Exercise instructions
What you return should match the data below exactly, with no pictures in it.

[Start of section]

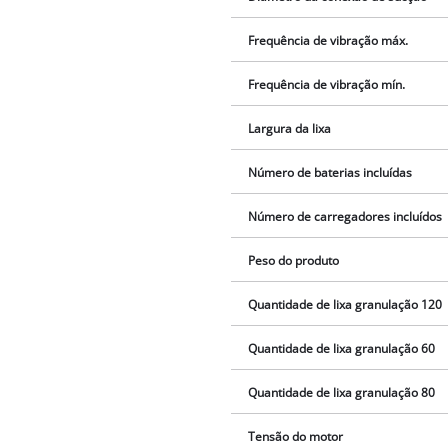
Frequência de vibração máx.
Frequência de vibração mín.
Largura da lixa
Número de baterias incluídas
Número de carregadores incluídos
Peso do produto
Quantidade de lixa granulação 120
Quantidade de lixa granulação 60
Quantidade de lixa granulação 80
Tensão do motor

[End of section]

Completed task
Frequência de vibração máx.
Frequência de vibração mín.
Largura da lixa
Número de baterias incluídas
Número de carregadores incluídos
Peso do produto
Quantidade de lixa granulação 120
Quantidade de lixa granulação 60
Quantidade de lixa granulação 80
Tensão do motor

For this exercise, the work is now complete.